A toda vela hasta el fondo
Transportada por una fuerte brisa he llegado a orillas del Báltico, donde se encuentra varado uno de los mayores galeones del siglo XVII. Aunque la sal se ha venido empleando para conservar alimentos y otros bienes de este mundo, los fantasmas se conservan mejor con poca sal. Por eso, estas aguas muy poco salinas han podido conservar durante más de trescientos años el buque que ahora contemplo, sin duda un buque tan fantasma como quienes lo construyeron.
El rey Gustavo Adolfo había ordenado su construcción en 1625 para asegurar su reinado que, como solía repetir, dependía primero de la Gracia Divina y luego, de su flota. Y como se estaba quedando casi sin barcos, se dijo a sí mismo: si tenemos pocos, que al menos tengamos el más grande. Estos hombres, siempre la misma manía con el tamaño. Con 52 metros de altura y menos de cinco de calado, sólo le faltaban los 64 cañones de bronce para volcar al menor contratiempo. Y es lo que le sucedió.

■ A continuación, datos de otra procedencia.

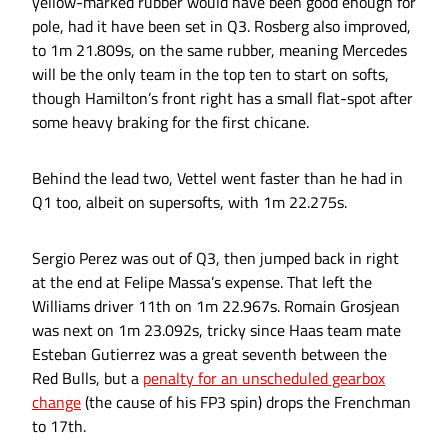
yellow-marked rubber would have been good enough for
pole, had it have been set in Q3. Rosberg also improved,
to 1m 21.809s, on the same rubber, meaning Mercedes
will be the only team in the top ten to start on softs,
though Hamilton’s front right has a small flat-spot after
some heavy braking for the first chicane.
Behind the lead two, Vettel went faster than he had in
Q1 too, albeit on supersofts, with 1m 22.275s.
Sergio Perez was out of Q3, then jumped back in right
at the end at Felipe Massa’s expense. That left the
Williams driver 11th on 1m 22.967s. Romain Grosjean
was next on 1m 23.092s, tricky since Haas team mate
Esteban Gutierrez was a great seventh between the
Red Bulls, but a
penalty for an unscheduled gearbox
change
(the cause of his FP3 spin) drops the Frenchman
to 17th.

Para infundir pavor al enemigo, los portillos de los cañones fueron decorados con cabezas de los más fieros leones. Pero parece como si los leones se hubiesen vuelto contra sus dueños, porque por esas troneras abiertas muy cerca de la línea de flotación entró el agua a raudales en cuanto empezó a soplar el viento en su viaje inaugural. De ese modo, precediendo en tres siglos al Titanic, el orgulloso Vasa se fue al fondo del mar con velas, gallardetes y bandera a poco más de mil metros de quienes festejaban su salida con música y salvas de artillería.
El Vasa fue reflotado en 1961 y, tras 17 años de costosa restauración, es exhibido desde 1990 en un museo construida como una proyección del mismo barco. Hoy es el museo más visitado de Suecia y también un recordatorio permanente de lo que puede suceder cuando a los hombres se les sube el poder a la cabeza. Los suecos son en este sentido un ejemplo a imitar por el modo de aprender de la historia. No como otros que siguen pensando que la Armada Invencible sucumbió ante las fuerzas de la naturaleza y no ante la incompetencia de ciertos 'elementos'.
A pesar de todo, pocas veces se aprenden las lecciones de la historia. Justo en estos días, a pocos kilómetros de este museo en la ciudad de Gotemburgo, la policía ha disparado por la espalda a un adolescente que acababa de tirarles una piedra. La escena se ha transmitido al mundo por televisión. Los suecos no inauguraban esta vez un barco, sino una cumbre de jefes de Estado. Y no necesitarán otro museo para dejar demostrado, una vez más, que la estupidez puede ser tan peligrosa como la maldad. En contraste con ellos, la policía vasca se hace la sueca para no disparar ni detener a nadie cuando los encapuchados les hacen bailar la danza del fuego con cócteles mólotov. Y mientras el ministro sueco del Interior guarda silencio, el consejero vasco de Interior no deja de hablar sin decir nada. Se me ocurre que quizás se hubiera metido en un buen lío si llega a detener a los que habrían resultado ser hijos de sus compañeros de partido.
A pocos metros, también en Gotemburgo, nuestro presidente Aznar utilizaba la televisión para reñir a otros estadistas europeos, con el tono del maestro de escuela un poco harto ya de tener que repetir las mismas cosas a alumnos tan torpes. Mucho me temo que haya podido quedar infectado por el virus de inmunosuficiencia adquirida debido al contacto de la mano de Bush en su hombro.
En vista de que en todas partes cuecen habas, he decidido volverme a Euskadi, con la esperanza de que al llegar, como Ulises, sea reconocida por el perro. Un buen final para un viaje iniciático es siempre esta llegada al aeropuerto de Bilbao, casi rozando las lápidas del cementerio. Es como si la azafata nos dijese: 'Dentro de unos segundos tomaremos tierra en Bilbao. Recordad que sois mortales'.
Más que tomar tierra, aterrizamos, y al entrar en la sala de recogida de equipajes me topé con una hermosa maqueta del transbordador de Portugalete con un inefable letrero que rezaba: 'Visite nuestra Torre Eiffel'. Esto es mi Bilbao. Aquí los fantasmas gozan de buena salud sin necesidad de ser conservados en castillos o museos.